The first human trial of a cutting-edge technique that could revolutionise the world of transfusions, even for rarer groups, has taken place in the UK. Another study in Canada delivers life-saving antibiotics via red blood cells for very serious infections.
Red blood cells, the vital blood cells that bind and transport oxygen through the body, may soon be used for something else: carrying life-saving drugs, and becoming miniature factories for other red blood cells from the rarest blood groups, with treatments that eliminate the need for transfusions and blood donations.
Two studies published at the same time explore the potential of these complex cells, which researchers have been trying for many years (without much success) to synthesise in the lab and which now seem to have reached an important turning point.
In the first paper, published in the scientific journal ACS Infectious Diseases, haematologists at McMaster University in Hamilton, Canada, transformed red blood cells into a new version of liposomes - fat particles widely used to transport drugs.
Once they were reduced to little more than wrappers, they were loaded with polymyxin B, an antibiotic thought to be one of the very few for which there is no bacterial resistance, but highly toxic, and therefore administered with extreme caution only in hospitals (and only in conditions where there are no alternatives and the patient's life is at risk). When inserted into the red blood cells, the polymyxin B lets itself be transported to the innermost capillaries of the body and does not damage tissues or organs as it does when unprotected. In this case, the red blood cells 'loaded' with the antibiotic were tested against strains of Escherichia coli, one of the most widespread bacteria in nature, with hundreds of different species, many of which are harmless, but some of which cause various - even potentially fatal - infections. When ‘transported' by the red blood cells, polymyxin B was just as effective as the free form, but without the damaging side effects.
The second experiment
In the second study by the NHS Blood and Transplant (the UK public body that manages organs for transplantation and blood donations) haematologists from the Universities of Cambridge and Bristol performed the first two administrations of lab-produced blood on humans.
The aim of the trial, called RESTORE, was to test whether it was possible to produce blood from lesser-known and rare blood groups, sometimes as rare as one called Bombay, of which there are currently only two bags in the whole of Great Britain.
To do this, researchers used a blood bag from a normal donation. Using a highly advanced technique they then extracted stem cells ready to transform into red blood cells and expanded them in vitro, making them develop into the blood groups required. The process took three weeks and, according to the researchers, there was a very good yield: 50 billion stem cells were obtained from an initial sample of half a million. When these were filtered with a solution to obtain red blood cells at the proper stage of maturity they became 15 billion.

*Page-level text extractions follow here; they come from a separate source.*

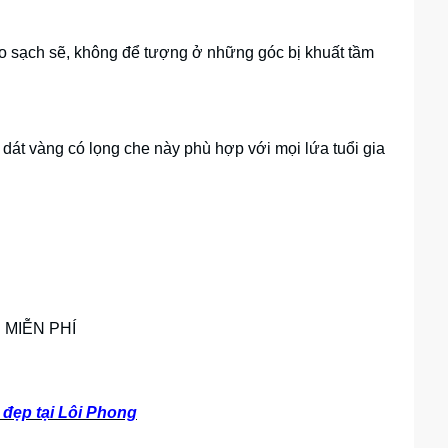
áo sạch sẽ, không để tượng ở những góc bị khuất tầm
át vàng có lọng che này phù hợp với mọi lứa tuổi gia
I MIỄN PHÍ
đẹp tại Lôi Phong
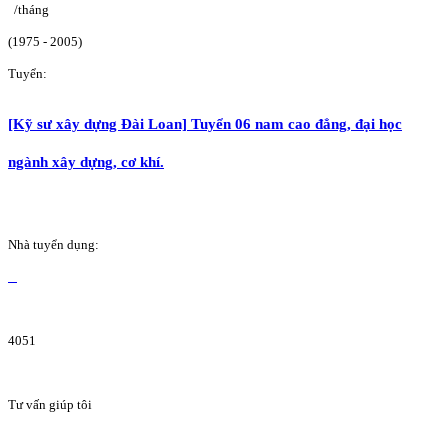
/tháng
(1975 - 2005)
Tuyển:
[Kỹ sư xây dựng Đài Loan] Tuyển 06 nam cao đẳng, đại học
ngành xây dựng, cơ khí.
Nhà tuyển dụng:
4051
Tư vấn giúp tôi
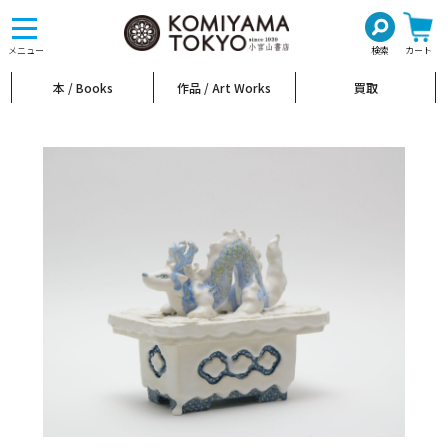
toggle
navigation
メニュー
検索
カート
本 / Books
作品 / Art Works
買取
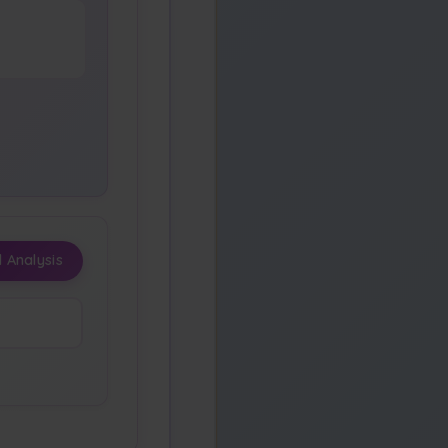
 Analysis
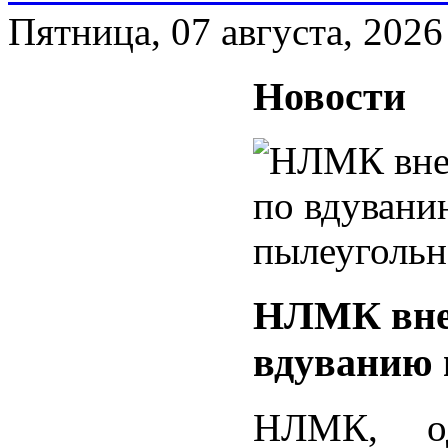
Пятница, 07 августа, 2026
Новости
НЛМК внед
вдуванию 
НЛМК, о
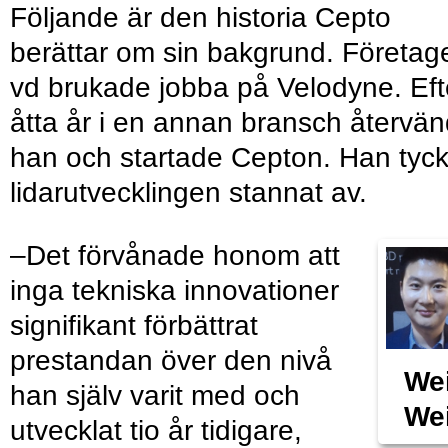
Följande är den historia Cepto
berättar om sin bakgrund. Företag
vd brukade jobba på Velodyne. Eft
åtta år i en annan bransch återvä
han och startade Cepton. Han tyck
lidarutvecklingen stannat av.
–Det förvånade honom att
inga tekniska innovationer
signifikant förbättrat
prestandan över den nivå
We
han själv varit med och
We
utvecklat tio år tidigare,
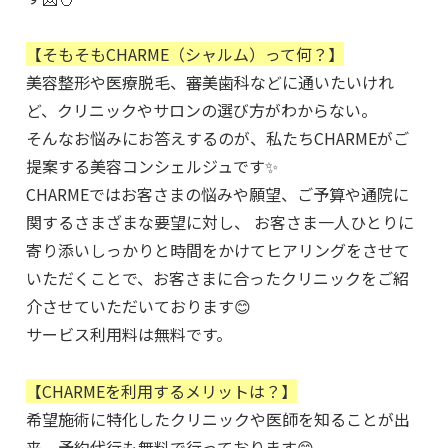
【そもそもCHARME（シャルム）って何？】
美容整形や医療脱毛、審美歯科などに通いたいけれ
ど、クリニックやサロンの選び方がわからない。
そんなお悩みにお答えするのが、私たちCHARMEがご
提案する美容コンシェルジュです✨
CHARMEではお客さまの悩みや願望、ご予算や通院に
関するさまざまな要望に対し、 お客さま一人ひとりに
寄り添いしっかりと時間をかけてヒアリングをさせて
いただくことで、お客さまに合ったクリニックをご紹
介させていただいております😊
サービス利用料は無料です。
【CHARMEを利用するメリットは？】
希望施術に特化したクリニックや医師を知ることが出
来、予約代行も無料で行っております😊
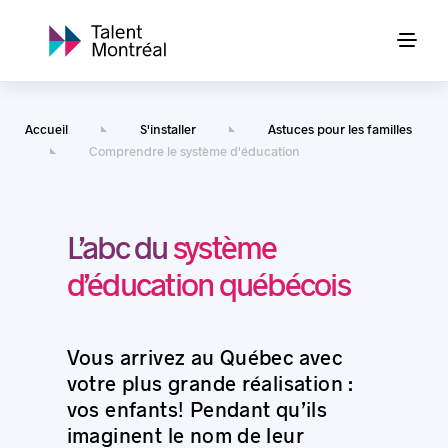
Accueil
S'installer
Astuces pour les familles
Comprendre le système d'éducation
L’abc du
système
d’éducation québécois
Vous arrivez au Québec avec
votre plus grande réalisation :
vos enfants! Pendant qu’ils
imaginent le nom de leur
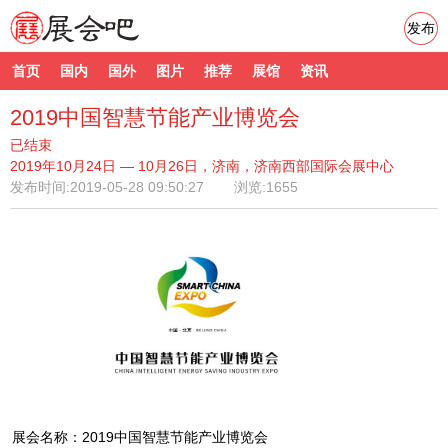
发布
首页
国内
国外
图片
推荐
展馆
资讯
2019中国智慧节能产业博览会
已结束
2019年10月24日 — 10月26日，济南，济南西部国际会展中心
发布时间:
2019-05-28 09:50:27
浏览:1655
展会名称：2019中国智慧节能产业博览会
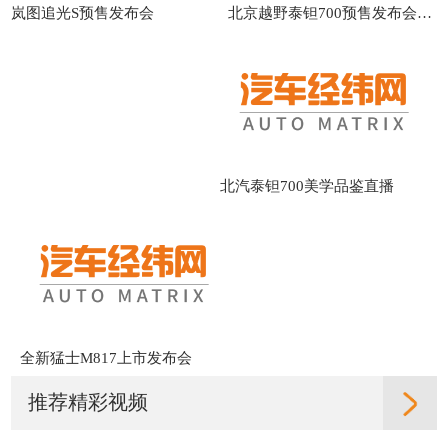
北京越野泰钽700预售发布会直播
岚图追光S预售发布会
北汽泰钽700美学品鉴直播
全新猛士M817上市发布会
推荐精彩视频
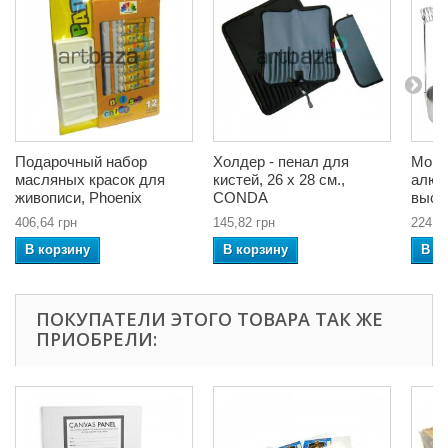
Подарочный набор
Холдер - пенал для
Мойк
масляных красок для
кистей, 26 x 28 см.,
алюм
живописи, Phoenix
CONDA
высо
406,64 грн
145,82 грн
224,4
В корзину
В корзину
В к
ПОКУПАТЕЛИ ЭТОГО ТОВАРА ТАК ЖЕ
ПРИОБРЕЛИ:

More efficient red blood cells
The first two patients then received a small dose of these red blood cells (no more than 5-10 millilitres) several times, at least four months apart and alternating an infusion of experimental red blood cells with one of normal red blood cells. All the appropriate controls are now being carried out to see how the 'lab-made' red blood cells (marked with radioactive substances normally used in radiology to make them easy to identify) behave. They are expected to be more effective than cells from donations, because natural blood is always a mixture of red blood cells and stem cells at different stages of maturity, while blood produced in the lab is a concentrated solution of red blood cells at optimum efficiency.
Furthermore, if the tests are positive, this blood would also allow people like sickle-cell anaemia patients to undergo fewer transfusions with less blood.
However, there are also limitations. The first is the cost, which is unknown at the moment but nevertheless extremely high. Of course new studies will also be needed on other patients (for the moment British researchers will involve eight in the coming months). This UK study is, however, a breakthrough, because blood substitutes have never been tested on humans previously.